> [To do] Gather each line of the entries below that includes "minimize".

Records shown section start

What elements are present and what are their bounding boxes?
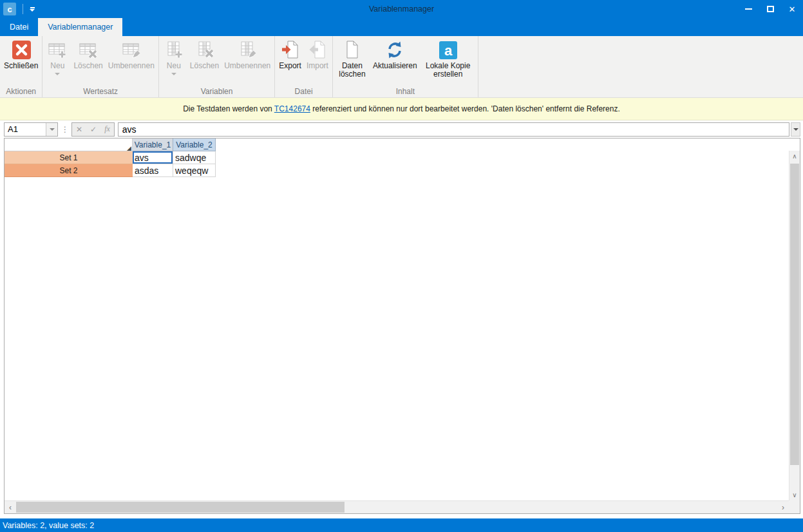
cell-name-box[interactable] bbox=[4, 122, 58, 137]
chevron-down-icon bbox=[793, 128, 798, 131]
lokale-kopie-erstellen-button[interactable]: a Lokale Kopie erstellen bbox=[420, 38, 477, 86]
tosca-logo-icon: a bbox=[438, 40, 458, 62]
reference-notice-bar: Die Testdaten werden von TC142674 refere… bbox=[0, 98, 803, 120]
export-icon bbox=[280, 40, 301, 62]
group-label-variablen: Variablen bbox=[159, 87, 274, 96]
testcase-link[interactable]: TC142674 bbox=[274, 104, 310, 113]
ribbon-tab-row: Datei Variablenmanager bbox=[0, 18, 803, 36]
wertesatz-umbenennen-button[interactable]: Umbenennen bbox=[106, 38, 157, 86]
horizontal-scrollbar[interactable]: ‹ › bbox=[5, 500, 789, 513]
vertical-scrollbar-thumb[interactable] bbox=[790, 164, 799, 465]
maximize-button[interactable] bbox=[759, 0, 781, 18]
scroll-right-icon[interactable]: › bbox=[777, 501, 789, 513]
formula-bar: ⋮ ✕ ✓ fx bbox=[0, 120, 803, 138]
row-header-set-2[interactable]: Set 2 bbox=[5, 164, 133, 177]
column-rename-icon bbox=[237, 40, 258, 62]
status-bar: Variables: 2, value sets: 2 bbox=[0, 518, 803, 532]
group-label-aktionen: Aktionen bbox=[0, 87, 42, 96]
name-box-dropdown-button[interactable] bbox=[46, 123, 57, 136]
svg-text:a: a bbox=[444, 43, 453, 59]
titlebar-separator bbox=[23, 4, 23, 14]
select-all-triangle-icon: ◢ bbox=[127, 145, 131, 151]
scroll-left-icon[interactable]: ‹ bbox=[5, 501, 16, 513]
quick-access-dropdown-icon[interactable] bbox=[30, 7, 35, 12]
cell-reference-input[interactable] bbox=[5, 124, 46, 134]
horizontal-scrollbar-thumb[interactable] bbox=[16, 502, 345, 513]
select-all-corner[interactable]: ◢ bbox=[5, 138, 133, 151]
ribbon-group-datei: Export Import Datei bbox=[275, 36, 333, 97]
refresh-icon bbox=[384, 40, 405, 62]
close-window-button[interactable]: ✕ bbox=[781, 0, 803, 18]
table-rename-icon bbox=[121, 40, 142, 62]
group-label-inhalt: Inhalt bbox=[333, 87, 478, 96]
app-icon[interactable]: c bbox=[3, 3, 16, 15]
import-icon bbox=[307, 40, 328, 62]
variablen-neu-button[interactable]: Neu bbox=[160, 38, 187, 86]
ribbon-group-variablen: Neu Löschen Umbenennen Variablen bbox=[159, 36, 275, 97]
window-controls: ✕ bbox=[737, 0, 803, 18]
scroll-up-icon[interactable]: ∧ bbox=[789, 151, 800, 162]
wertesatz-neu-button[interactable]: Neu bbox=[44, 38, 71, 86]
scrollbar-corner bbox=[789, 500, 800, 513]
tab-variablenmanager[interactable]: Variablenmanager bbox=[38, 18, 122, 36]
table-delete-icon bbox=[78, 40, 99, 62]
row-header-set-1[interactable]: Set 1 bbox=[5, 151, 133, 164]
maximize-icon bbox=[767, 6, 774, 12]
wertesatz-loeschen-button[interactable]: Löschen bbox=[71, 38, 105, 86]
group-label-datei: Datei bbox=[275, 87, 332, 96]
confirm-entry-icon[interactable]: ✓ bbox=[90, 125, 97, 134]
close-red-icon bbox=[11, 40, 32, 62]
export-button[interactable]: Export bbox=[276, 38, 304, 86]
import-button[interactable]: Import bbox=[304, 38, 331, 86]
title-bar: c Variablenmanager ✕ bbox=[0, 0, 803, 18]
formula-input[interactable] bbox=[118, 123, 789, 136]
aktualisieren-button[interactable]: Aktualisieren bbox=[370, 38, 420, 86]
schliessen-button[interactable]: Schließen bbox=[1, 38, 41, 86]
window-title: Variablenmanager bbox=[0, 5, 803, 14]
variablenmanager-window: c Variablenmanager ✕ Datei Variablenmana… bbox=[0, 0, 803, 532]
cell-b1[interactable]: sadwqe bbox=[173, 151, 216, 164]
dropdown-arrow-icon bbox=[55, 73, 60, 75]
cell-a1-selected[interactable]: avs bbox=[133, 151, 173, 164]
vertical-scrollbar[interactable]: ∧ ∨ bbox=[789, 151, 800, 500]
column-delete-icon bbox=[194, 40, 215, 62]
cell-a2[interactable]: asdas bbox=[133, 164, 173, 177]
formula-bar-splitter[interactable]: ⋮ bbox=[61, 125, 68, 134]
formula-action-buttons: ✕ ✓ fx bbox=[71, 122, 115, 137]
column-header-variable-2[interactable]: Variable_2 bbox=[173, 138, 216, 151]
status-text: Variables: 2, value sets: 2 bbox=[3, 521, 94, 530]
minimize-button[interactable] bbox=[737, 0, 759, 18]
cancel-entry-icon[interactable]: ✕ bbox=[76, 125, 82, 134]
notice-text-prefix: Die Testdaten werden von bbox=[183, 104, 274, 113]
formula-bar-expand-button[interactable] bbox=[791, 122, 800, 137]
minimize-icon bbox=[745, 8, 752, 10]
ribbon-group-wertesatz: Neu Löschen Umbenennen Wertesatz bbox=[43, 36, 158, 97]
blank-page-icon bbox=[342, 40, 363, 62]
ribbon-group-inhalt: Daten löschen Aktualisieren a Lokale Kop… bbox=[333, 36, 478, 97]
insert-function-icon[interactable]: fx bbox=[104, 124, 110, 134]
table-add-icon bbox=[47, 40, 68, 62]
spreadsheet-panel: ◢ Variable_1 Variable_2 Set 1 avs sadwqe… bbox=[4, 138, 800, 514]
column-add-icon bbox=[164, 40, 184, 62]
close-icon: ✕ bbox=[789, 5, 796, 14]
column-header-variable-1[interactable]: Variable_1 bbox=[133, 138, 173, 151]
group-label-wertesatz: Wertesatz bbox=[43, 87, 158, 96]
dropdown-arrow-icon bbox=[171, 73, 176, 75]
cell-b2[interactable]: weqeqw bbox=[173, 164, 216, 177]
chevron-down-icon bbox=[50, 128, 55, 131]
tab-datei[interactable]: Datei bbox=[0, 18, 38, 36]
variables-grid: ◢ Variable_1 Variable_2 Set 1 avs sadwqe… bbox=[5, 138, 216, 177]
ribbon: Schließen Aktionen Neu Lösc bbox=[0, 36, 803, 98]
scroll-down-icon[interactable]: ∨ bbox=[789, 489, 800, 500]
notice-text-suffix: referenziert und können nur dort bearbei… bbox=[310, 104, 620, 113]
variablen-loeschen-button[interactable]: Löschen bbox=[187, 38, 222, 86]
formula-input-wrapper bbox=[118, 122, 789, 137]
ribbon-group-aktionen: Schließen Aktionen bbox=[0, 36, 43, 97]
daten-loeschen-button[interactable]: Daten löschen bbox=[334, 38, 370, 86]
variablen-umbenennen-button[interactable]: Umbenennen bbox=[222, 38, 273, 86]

Records shown section end
Records shown section start

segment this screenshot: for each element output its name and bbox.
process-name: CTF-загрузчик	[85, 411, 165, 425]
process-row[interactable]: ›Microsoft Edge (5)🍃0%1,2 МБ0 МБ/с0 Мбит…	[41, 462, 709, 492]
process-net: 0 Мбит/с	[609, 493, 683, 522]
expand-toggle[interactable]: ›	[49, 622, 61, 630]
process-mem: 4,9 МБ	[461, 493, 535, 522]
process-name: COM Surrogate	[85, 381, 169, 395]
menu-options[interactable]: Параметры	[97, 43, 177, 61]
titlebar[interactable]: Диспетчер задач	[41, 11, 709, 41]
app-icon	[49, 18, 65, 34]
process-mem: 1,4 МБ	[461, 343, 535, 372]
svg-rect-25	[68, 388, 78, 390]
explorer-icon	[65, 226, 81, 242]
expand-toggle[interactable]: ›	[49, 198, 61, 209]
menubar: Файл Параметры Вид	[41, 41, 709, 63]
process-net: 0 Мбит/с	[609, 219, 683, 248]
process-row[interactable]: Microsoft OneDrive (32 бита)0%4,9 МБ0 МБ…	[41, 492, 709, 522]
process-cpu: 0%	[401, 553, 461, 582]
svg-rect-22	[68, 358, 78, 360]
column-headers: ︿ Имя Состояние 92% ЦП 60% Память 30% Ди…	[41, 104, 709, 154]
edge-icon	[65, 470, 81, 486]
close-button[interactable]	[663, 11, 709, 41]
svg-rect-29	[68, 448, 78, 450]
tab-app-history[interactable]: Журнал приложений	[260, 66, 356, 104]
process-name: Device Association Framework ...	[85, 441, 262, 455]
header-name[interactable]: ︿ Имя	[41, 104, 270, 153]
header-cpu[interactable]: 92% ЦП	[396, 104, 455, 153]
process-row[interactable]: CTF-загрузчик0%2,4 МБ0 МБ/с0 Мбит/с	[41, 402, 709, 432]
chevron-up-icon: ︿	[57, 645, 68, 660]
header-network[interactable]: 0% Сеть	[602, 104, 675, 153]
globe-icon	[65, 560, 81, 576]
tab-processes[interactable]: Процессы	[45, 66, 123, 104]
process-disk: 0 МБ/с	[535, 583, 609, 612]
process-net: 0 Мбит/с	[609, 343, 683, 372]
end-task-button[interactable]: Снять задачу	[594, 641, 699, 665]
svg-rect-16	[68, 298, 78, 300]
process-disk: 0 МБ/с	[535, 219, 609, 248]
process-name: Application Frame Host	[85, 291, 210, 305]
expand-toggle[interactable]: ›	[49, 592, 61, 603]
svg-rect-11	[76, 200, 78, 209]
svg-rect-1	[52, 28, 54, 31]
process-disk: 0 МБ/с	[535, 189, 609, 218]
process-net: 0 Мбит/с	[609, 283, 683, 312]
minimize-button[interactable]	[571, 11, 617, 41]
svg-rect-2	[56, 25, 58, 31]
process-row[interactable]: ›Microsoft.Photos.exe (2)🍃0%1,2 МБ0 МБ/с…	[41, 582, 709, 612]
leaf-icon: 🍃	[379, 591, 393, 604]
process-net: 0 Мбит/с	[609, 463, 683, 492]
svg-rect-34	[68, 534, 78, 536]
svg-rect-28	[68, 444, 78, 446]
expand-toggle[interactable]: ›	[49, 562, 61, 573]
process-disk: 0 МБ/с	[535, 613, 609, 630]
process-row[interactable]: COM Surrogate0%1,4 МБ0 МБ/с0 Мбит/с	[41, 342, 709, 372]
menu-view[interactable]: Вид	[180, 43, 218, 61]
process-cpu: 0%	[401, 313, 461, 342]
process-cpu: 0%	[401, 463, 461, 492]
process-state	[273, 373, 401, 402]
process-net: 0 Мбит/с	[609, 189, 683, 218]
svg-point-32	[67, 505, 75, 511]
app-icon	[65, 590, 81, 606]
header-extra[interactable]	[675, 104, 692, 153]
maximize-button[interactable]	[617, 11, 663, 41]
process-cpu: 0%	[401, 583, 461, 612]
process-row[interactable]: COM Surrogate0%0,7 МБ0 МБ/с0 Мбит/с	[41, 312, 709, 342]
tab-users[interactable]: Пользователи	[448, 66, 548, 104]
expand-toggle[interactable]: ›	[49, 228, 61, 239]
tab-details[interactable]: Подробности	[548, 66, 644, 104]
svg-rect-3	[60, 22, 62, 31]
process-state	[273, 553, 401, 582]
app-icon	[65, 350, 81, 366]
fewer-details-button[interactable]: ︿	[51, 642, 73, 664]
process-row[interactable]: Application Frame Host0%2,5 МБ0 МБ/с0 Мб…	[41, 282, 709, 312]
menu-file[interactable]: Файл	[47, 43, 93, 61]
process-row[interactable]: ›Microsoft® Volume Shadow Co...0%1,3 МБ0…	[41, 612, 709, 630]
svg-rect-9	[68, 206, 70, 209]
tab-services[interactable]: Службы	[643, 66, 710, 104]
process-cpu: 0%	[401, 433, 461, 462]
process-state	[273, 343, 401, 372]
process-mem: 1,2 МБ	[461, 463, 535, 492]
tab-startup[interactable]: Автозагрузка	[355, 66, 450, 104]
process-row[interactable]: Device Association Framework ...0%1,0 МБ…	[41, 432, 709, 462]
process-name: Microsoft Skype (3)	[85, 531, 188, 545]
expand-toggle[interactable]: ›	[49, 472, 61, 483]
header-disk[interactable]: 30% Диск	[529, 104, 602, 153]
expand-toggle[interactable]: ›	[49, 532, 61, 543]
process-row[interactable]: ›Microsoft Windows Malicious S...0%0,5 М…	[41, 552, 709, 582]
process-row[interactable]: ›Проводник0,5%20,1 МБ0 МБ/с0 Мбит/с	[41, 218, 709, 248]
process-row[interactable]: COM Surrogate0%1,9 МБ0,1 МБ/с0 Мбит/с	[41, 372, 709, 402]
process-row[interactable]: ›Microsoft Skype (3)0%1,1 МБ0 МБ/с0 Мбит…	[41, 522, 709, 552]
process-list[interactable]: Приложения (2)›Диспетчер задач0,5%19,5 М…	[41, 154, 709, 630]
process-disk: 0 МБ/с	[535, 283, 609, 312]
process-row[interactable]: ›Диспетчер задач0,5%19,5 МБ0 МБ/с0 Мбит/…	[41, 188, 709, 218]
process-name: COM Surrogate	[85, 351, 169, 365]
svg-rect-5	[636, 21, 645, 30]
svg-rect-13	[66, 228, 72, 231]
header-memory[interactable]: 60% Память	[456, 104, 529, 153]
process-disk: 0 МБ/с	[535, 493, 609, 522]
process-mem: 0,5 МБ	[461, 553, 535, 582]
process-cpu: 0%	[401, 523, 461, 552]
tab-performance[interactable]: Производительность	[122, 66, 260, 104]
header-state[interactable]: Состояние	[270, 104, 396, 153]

Records shown section end

> [Solution below]
minimize-button[interactable] bbox=[737, 0, 759, 18]
minimize-icon bbox=[745, 8, 752, 10]
minimize-button[interactable]	[571, 11, 617, 41]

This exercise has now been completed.